Creating Dataframes and Unnesting Words

The string values from article1_text and article2_text are stored in dataframes per article. Each dataframe then unnests (tidytext) the words such that each row stores one row. Column names are renamed so there’s an agreement between the two dataframes for ease of binding the tables later.

#creating dataframe for ER (article 1) article
ER<-rep(c("ER"),times=length(article1_text))
article1_df<-data.frame(article1_text,ER)
colnames(article1_df)<-c("text","title")
tidy_article1<-article1_df%>%
  unnest_tokens(word,text)

#creating dataframe for "Monopolizing Whiteness" (article 2). 
Monopolizing<-rep(c("Monopolizing"),times=length(article2_text))
article2_df<-data.frame(article2_text,Monopolizing)
colnames(article2_df)<-c("text","title")
tidy_article2<-article2_df%>%
  unnest_tokens(word,text)

combined_articles<-rbind(article1_df,article2_df)

Raw Count of Each Word per Article

Each dataframe in its tidy form counts up the frequency of each word. It is evident that summing the raw count as such would require sifting through quite a bit of indefinite articles (i.e. a, the, an, and, etc). However, the two significant words found in ER is “police” and “policing” and for Whiteness it is “school” and “district”.

article1_count<-count(tidy_article1,word,sort=TRUE)
head(article1_count,15)

article2_count<-count(tidy_article2,word,sort=TRUE)
head(article2_count,15)

Loughran Lexicon Sentiments

The following shows the unique sentiment categories in Lougran is “positive”, “negative”, “uncertainty”, and “litigious”.

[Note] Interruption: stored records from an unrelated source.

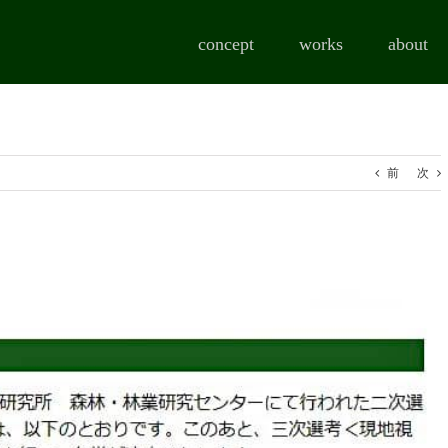
concept
works
about
前
次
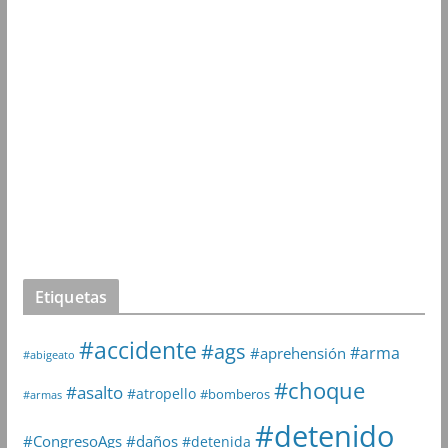
Etiquetas
#accidente
#ags
#arma
#aprehensión
#abigeato
#choque
#asalto
#atropello
#bomberos
#armas
#detenido
#daños
#CongresoAgs
#detenida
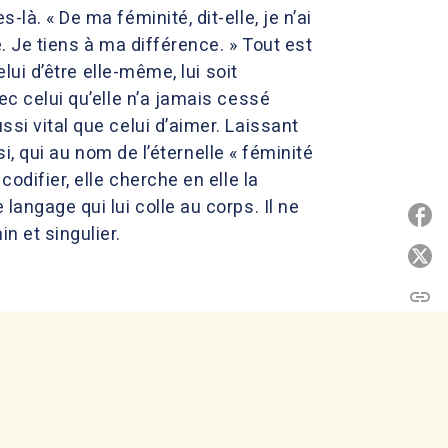
là. « De ma féminité, dit-elle, je n’ai
é. Je tiens à ma différence. » Tout est
elui d’être elle-même, lui soit
ec celui qu’elle n’a jamais cessé
ssi vital que celui d’aimer. Laissant
ssi, qui au nom de l’éternelle « féminité
codifier, elle cherche en elle la
langage qui lui colle au corps. Il ne
P
n et singulier.
P
link
C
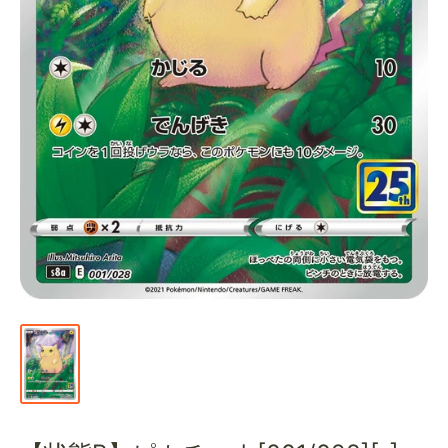
通
販
部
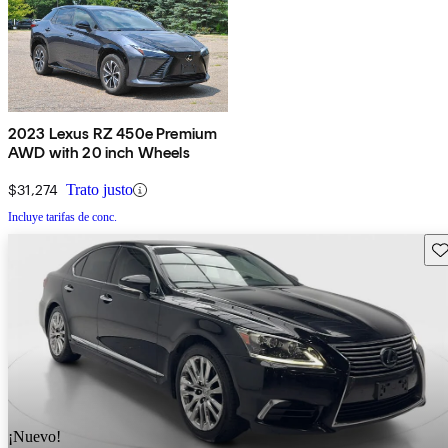
2023 Lexus RZ 450e Premium
AWD with 20 inch Wheels
$31,274
Trato justo
Incluye tarifas de conc.
Gu
¡Nuevo!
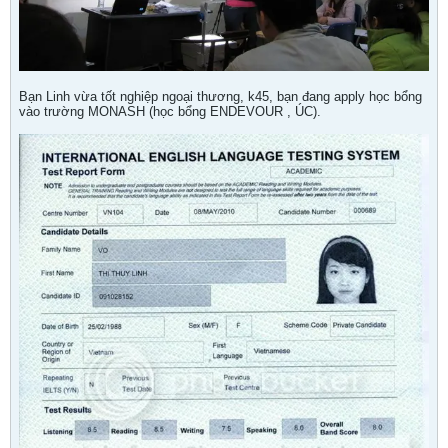
Bạn Linh vừa tốt nghiệp ngoại thương, k45, bạn đang apply học bổng
vào trường MONASH (học bổng ENDEVOUR , ÚC).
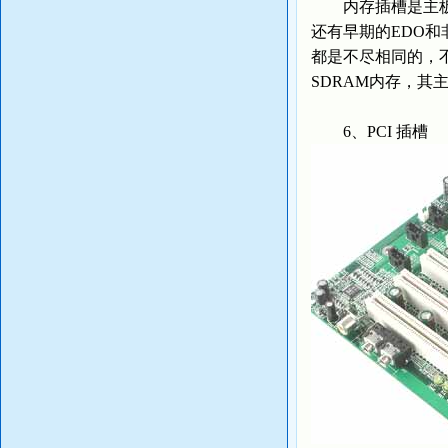
内存插槽是主板上
还有早期的EDO
都是不尽相同的，不
SDRAM内存，其
6、PCI 插槽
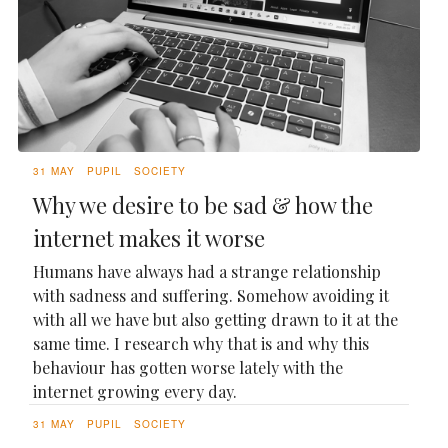
31 MAY
PUPIL
SOCIETY
Why we desire to be sad & how the
internet makes it worse
Humans have always had a strange relationship
with sadness and suffering. Somehow avoiding it
with all we have but also getting drawn to it at the
same time. I research why that is and why this
behaviour has gotten worse lately with the
internet growing every day.
31 MAY
PUPIL
SOCIETY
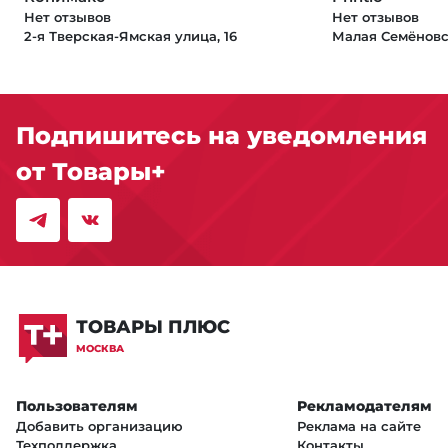
Нет отзывов
Нет отзывов
2-я Тверская-Ямская улица, 16
Малая Семёновск
Подпишитесь на уведомления
от Товары+
ТОВАРЫ ПЛЮС
МОСКВА
Пользователям
Рекламодателям
Добавить организацию
Реклама на сайте
Техподдержка
Контакты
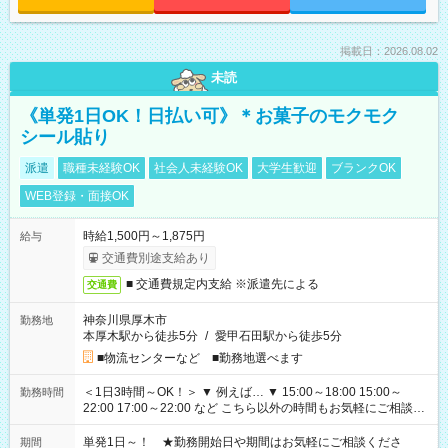
掲載日：2026.08.02
未読
《単発1日OK！日払い可》＊お菓子のモクモク
シール貼り
派遣
職種未経験OK
社会人未経験OK
大学生歓迎
ブランクOK
WEB登録・面接OK
時給1,500円～1,875円
給与
交通費別途支給あり
■ 交通費規定内支給 ※派遣先による
交通費
神奈川県厚木市
勤務地
本厚木駅から徒歩5分
/
愛甲石田駅から徒歩5分
■物流センターなど ■勤務地選べます
＜1日3時間～OK！＞ ▼ 例えば… ▼ 15:00～18:00 15:00～
勤務時間
22:00 17:00～22:00 など こちら以外の時間もお気軽にご相談く
ださい！
単発1日～！ ★勤務開始日や期間はお気軽にご相談くださ
期間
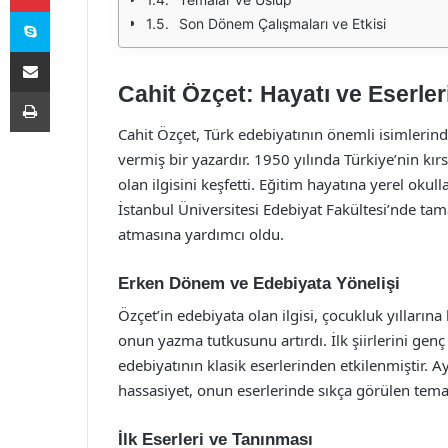
Skype
Son Dönem Çalışmaları ve Etkisi
E-Posta ile paylaş
Cahit Özçet: Hayatı ve Eserler
Yazdır
Cahit Özçet, Türk edebiyatının önemli isimlerinde
vermiş bir yazardır. 1950 yılında Türkiye’nin kı
olan ilgisini keşfetti. Eğitim hayatına yerel oku
İstanbul Üniversitesi Edebiyat Fakültesi’nde tam
atmasına yardımcı oldu.
Erken Dönem ve Edebiyata Yönelişi
Özçet’in edebiyata olan ilgisi, çocukluk yıllarına
onun yazma tutkusunu artırdı. İlk şiirlerini g
edebiyatının klasik eserlerinden etkilenmiştir. 
hassasiyet, onun eserlerinde sıkça görülen tema
İlk Eserleri ve Tanınması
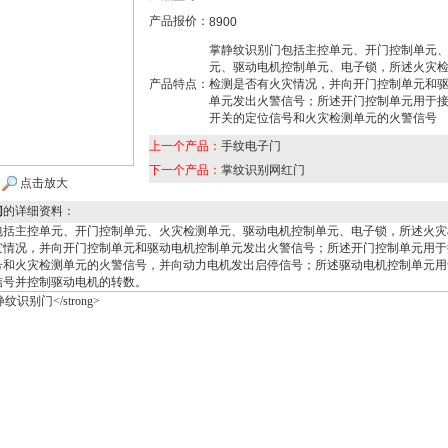
产品报价：
8900
掌静纹识别门包括主控单元、开门控制单元
元、驱动电机控制单元、电子锁，所述火灾
产品特点：
检测是否有火灾情况，并向开门控制单元和
单元发出火警信号；所述开门控制单元用于
开关的定位信号和火灾检测单元的火警信号
上一个产品：
手纹电子门
下一个产品：
掌纹识别网红门
点击放大
门
的详细资料：
包括主控单元、开门控制单元、火灾检测单元、驱动电机控制单元、电子锁，所述火灾
灾情况，并向开门控制单元和驱动电机控制单元发出火警信号；所述开门控制单元用于
号和火灾检测单元的火警信号，并向动力电机发出启停信号；所述驱动电机控制单元用
信号并控制驱动电机的转数。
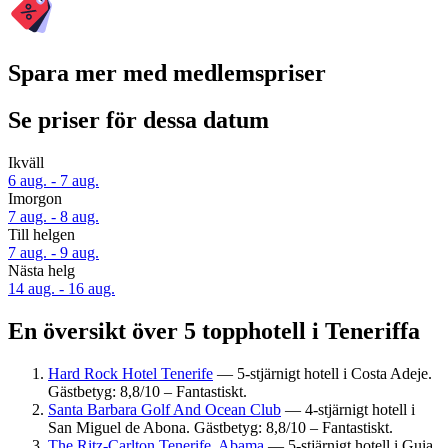
Spara mer med medlemspriser
Se priser för dessa datum
Ikväll
6 aug. - 7 aug.
Imorgon
7 aug. - 8 aug.
Till helgen
7 aug. - 9 aug.
Nästa helg
14 aug. - 16 aug.
En översikt över 5 topphotell i Teneriffa
Hard Rock Hotel Tenerife
— 5-stjärnigt hotell i Costa Adeje.
Gästbetyg: 8,8/10 – Fantastiskt.
Santa Barbara Golf And Ocean Club
— 4-stjärnigt hotell i
San Miguel de Abona. Gästbetyg: 8,8/10 – Fantastiskt.
The Ritz-Carlton Tenerife, Abama
— 5-stjärnigt hotell i Guia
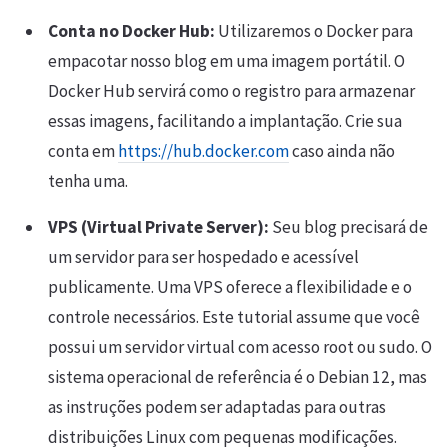
Conta no Docker Hub:
Utilizaremos o Docker para
empacotar nosso blog em uma imagem portátil. O
Docker Hub servirá como o registro para armazenar
essas imagens, facilitando a implantação. Crie sua
conta em
https://hub.docker.com
caso ainda não
tenha uma.
VPS (Virtual Private Server):
Seu blog precisará de
um servidor para ser hospedado e acessível
publicamente. Uma VPS oferece a flexibilidade e o
controle necessários. Este tutorial assume que você
possui um servidor virtual com acesso root ou sudo. O
sistema operacional de referência é o Debian 12, mas
as instruções podem ser adaptadas para outras
distribuições Linux com pequenas modificações.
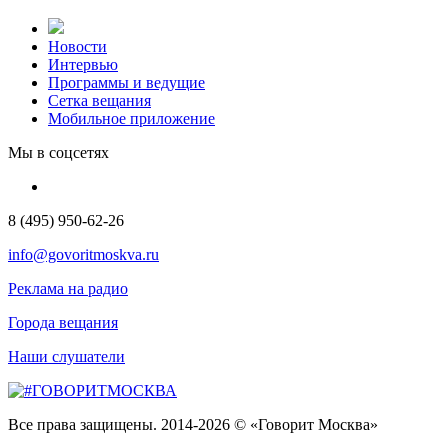
Новости
Интервью
Программы и ведущие
Сетка вещания
Мобильное приложение
Мы в соцсетях
8 (495) 950-62-26
info@govoritmoskva.ru
Реклама на радио
Города вещания
Наши слушатели
Все права защищены. 2014-2026 © «Говорит Москва»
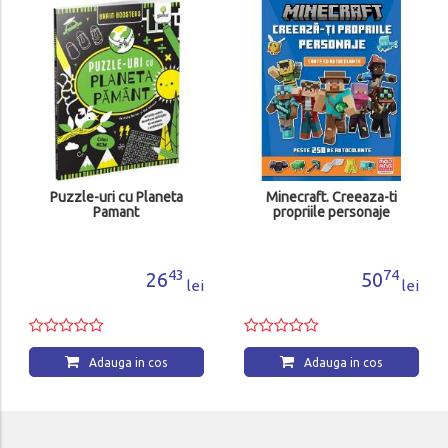
Pon
au
Puzzle-uri cu Planeta
Minecraft. Creeaza-ti
Pamant
propriile personaje
43
74
26
50
lei
lei
Adauga in cos
Adauga in cos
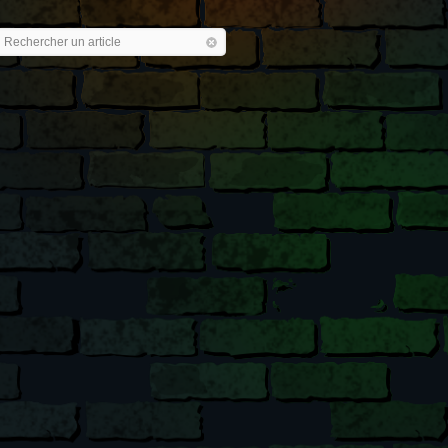
Rechercher un article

loughran <- get_sentiments("loughran") 
unique(loughran$sentiment)

## [1] "negative"     "positive"     "uncertainty"  "litigious"    "constraining"
## [6] "superfluous"

Sentiments Assigned

Inner_join is used on the unnessted and tidy’d dataframe of “ER” to match each word with its respective sentiment from Loughran. Then the results are categorized per sentiment to be plotted using ggplot. For this article there appears to be a high absolute value of litious and negative words and relates to criminal justice. The positive words portray optimism such as “better” and “progress” but the absolute value of this sentiment is significantly lower than the others.

article1_sentiment <- tidy_article1 %>%
  inner_join(get_sentiments("loughran"))

## Joining, by = "word"

article1_sentiment_count<-count(article1_sentiment,sentiment,sort=TRUE)
head(article1_sentiment_count)

article1_sentiment%>%
  count(sentiment,word)%>%
  filter(sentiment %in% c("positive","negative","uncertainty","litigious"))%>%
  group_by(sentiment)%>%
  top_n(10)%>%
  ungroup%>%
  mutate(word=reorder(word,n))%>%
  mutate(sentiment=factor(sentiment,levels=c("positive","negative","uncertainty","litigious")))%>%
  ggplot(aes(word,n,fill=sentiment))+
  geom_col(alpha=1,show.legened=FALSE)+
  coord_flip()+
  scale_y_continuous(expand=c(0,0))+
  facet_wrap(~sentiment,scales="free")+
  labs(x=NULL,y="Total number of occurrences",
       title="Loughran Sentiment Score",
       subtitle="From 'Policing the Emergency Room'")

## Selecting by n

## Warning: Ignoring unknown parameters: show.legened

The same is done for “Whiteness” as shown. The sentiment analysis shows that for the “Whiteness” article, the positive sentiment increases from “ER” and is closer to the negative count. Overall, the litigious and negative words show greater frequency but does not overshadow the positive. There seems to be less focus of criminal justice here but rather constitutional laws.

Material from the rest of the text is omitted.